The strategy includes a focus on performance funding. It seeks to direct money toward education and training providers that generate measurable returns in employment, earnings, and credentials awarded.
On the data front, the three departments will seek to coordinate across a wide range of databases to create a “single, integrated framework for tracking education-to-employment outcomes, reducing duplication, and improving cross-agency data alignment.”
The agencies also will seek to develop a public Credentials of Value scorecard, which sounds similar to a system Texas has been building.
Also this week, the Labor Department debuted a performance dashboard to track the effectiveness of Workforce Innovation and Opportunity Act programs. With data from 550 workforce development boards around the country, the public-facing tool includes earnings, employment, and credential attainment rates for WIOA program participants.

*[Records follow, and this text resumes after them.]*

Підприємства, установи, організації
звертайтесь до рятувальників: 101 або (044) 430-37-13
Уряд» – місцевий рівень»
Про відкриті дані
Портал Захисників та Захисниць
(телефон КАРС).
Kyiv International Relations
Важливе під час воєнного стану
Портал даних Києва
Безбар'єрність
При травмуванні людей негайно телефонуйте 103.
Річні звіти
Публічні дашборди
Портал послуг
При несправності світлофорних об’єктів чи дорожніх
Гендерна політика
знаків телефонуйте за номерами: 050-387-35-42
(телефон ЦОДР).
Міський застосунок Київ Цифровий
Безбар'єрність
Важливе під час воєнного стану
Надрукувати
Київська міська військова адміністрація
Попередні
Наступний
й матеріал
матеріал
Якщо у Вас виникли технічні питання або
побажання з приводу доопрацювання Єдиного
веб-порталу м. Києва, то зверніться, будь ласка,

Ivy League U.’s and Community Colleges
The administration describes its talent strategy and focus on workforce programs as a corrective to leaning too heavily on the traditional four-year college model.

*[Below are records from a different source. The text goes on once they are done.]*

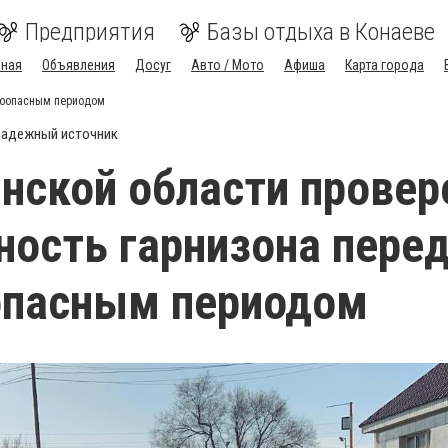
Предприятия
Базы отдыха в Конаеве
вная
Объявления
Досуг
Авто / Мото
Афиша
Карта города
дкоопасным периодом
адежный источник
нской области провер
ность гарнизона пере
опасным периодом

“For decades, America’s labor market relied on the university system to develop new generations of workers,” the report says. “But this ‘college-for-all’ approach has failed, and the patchwork of non-college programs targeting occupation-specific skills is inadequate to replace it.”
The broad brushstrokes of this new approach arrive as the White House has begun to make good on President Trump’s promise in May to take money away from Harvard University and give it to trade schools. Those moves are part of the administration’s aggressive, wide-ranging pressure campaign against universities.
According to reports from The New York Times and Bloomberg, Harvard has signaled a willingness to contribute $500M to workforce training programs in exchange for the restoration of more than $2B in frozen federal funds.
The administration has a precedent to lean on, having recently secured a voluntary agreement from Brown University to contribute $50M over 10 years to workforce development organizations in Rhode Island.
Brown will choose the locations and distribute the funds, says a university spokeswoman: “The agreement aligns with long-standing initiatives to support local partners who make a difference in the lives of thousands of Rhode Islanders and prove to be powerful engines of economic mobility in the state we call home.”
Trump’s pitting of job training against traditional college could pose risks to workforce programs. The pendulum in Washington tends to swing, and zero-sum thinking won’t cut it if the goal is to help millions of Americans break into better careers.
Another big question for many across higher education and workforce development is the extent to which Trump’s Republican Party thinks community colleges can be part of the solution to the nation’s labor market challenges. So far, the signals haven’t been good for the two-year sector.
For example, as it moves career and technical education programs to the Labor Department and away from the Education Department, the administration wants to limit federal CTE funding to K–12 schools while seeking a $400M cut to annual federal support for those programs at community colleges and area CTE centers.
It wasn’t all bad news for the college degree in the talent strategy—the apprenticeship degree got a shout-out in the report.
The call to expand job-embedded degree programs is further evidence that the model is a priority across geographic boundaries and political parties, says Joe E. Ross, president of Reach University, which offers apprenticeship degree programs and has experienced abrupt cuts by the Trump administration.
The Kicker: “I think this is the first time the executive branch has ever mentioned the concept,” he says. “There is room in this plan for a different kind of degree.”
— Elyse Ashburn contributed reporting for this article.